ETL is the most common method used when transferring data from a source system to a data warehouse. But there are cases where you might want to use ELT. What is the difference between the two? Read on:
Extract, Transform, and Load (ETL) is a process that involves extracting data from outside sources, transforming it to fit operational needs (sometimes using staging tables), then loading it into the end target database or data warehouse. This approach is reasonable as long as many different databases are involved in your data warehouse landscape. In this scenario you have to transport data from one place to another anyway, so it’s a legitimate way to do the transformation work in a separate specialized engine. Typically the entire process is done in SSIS using data flows.
Extract, Load, Transform (ELT) is a process where data is extracted for the source, then loaded into a staging table in the database, transforming it where it sits in the database and then loading it into the target database or data warehouse. When the data is extracted from the source into the staging tables, it is a raw copy, meaning you keep the column names the same as in the source database and you don’t convert data, calculate new data fields, etc. You may however filter unneeded rows and columns as you extract data so that you don’t waste resources on unneeded data. The process of moving data from the source to the staging tables is done in SSIS using data flows, but the process of moving the data from the staging tables to the data warehouse can be done with T-SQL instead for a performance boost along with the fact that it is usually easier to code than using SSIS data transformations.
ELT should be used, instead of ETL, in these various cases :
- There are big volumes of data
- The source database and the target database are the same
- The database engine is well adapted for that kind of processing, such as PDW, which is great at loading massive amounts of data very quickly
So in short, when using ETL the transformations are processed by the ETL tools, while in ELT the transformations are processed by the target datasource.

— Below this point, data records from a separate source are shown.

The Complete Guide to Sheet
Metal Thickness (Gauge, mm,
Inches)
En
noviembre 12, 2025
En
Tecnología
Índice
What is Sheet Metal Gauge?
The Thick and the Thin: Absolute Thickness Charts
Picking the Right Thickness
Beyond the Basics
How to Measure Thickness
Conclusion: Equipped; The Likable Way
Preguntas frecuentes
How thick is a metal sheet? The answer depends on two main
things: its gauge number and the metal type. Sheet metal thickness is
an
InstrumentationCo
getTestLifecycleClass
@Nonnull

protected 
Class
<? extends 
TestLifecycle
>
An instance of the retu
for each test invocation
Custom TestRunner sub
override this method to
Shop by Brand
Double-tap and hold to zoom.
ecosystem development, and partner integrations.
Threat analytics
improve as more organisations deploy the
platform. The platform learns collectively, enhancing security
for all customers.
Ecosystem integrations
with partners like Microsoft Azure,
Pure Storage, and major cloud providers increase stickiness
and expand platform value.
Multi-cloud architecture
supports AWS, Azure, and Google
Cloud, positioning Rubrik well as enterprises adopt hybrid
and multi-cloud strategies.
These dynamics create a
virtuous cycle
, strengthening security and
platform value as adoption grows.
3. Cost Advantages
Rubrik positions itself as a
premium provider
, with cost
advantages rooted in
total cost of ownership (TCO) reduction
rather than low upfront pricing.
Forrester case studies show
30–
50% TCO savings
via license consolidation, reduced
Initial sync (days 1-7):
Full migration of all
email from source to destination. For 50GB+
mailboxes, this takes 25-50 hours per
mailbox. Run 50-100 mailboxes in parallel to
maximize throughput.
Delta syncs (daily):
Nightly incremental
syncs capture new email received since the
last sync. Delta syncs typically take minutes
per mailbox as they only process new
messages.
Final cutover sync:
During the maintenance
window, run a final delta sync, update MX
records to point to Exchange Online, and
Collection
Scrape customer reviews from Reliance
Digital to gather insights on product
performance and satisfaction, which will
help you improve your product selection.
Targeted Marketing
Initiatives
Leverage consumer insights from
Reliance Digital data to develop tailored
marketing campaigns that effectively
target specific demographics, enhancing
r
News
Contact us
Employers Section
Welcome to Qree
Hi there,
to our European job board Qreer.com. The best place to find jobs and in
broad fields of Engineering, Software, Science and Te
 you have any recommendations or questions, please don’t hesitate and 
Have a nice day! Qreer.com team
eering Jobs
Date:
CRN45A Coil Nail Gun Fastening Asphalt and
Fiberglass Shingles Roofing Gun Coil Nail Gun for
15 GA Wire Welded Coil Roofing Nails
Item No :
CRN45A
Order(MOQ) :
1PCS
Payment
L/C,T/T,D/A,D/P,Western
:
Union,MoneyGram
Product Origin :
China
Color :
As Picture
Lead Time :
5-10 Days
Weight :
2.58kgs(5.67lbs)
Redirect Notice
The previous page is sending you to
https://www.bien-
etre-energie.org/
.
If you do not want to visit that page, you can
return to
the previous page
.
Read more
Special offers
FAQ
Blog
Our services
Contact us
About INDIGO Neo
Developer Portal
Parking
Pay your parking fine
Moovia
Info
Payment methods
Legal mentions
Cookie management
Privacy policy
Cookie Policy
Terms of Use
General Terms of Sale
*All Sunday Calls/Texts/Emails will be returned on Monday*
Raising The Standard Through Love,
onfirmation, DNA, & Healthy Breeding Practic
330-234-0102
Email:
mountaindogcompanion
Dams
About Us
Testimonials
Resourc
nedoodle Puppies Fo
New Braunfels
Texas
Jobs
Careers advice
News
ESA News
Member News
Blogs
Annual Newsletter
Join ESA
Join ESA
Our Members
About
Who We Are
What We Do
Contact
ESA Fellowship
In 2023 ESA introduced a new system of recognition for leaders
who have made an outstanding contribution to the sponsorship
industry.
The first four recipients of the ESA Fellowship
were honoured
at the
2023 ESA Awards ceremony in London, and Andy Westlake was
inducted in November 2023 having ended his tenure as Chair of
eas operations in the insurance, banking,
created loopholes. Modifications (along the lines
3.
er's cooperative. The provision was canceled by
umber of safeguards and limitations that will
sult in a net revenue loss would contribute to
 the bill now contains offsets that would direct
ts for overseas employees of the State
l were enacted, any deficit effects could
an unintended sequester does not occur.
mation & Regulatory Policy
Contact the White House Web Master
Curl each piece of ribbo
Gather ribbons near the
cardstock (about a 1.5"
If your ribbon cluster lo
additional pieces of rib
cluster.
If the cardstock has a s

ELT has the benefit of minimizing the processing on the source since no transforming is being done, which can be extremely important if the source is a production system where you could be impacting the user experience as opposed to a copy of the source (via replication, database snapshot, etc). The negative of this approach is it may take longer to get the data into the data warehouse as with the staging tables you have an extra step in the process, and you will need more disk space for the staging tables.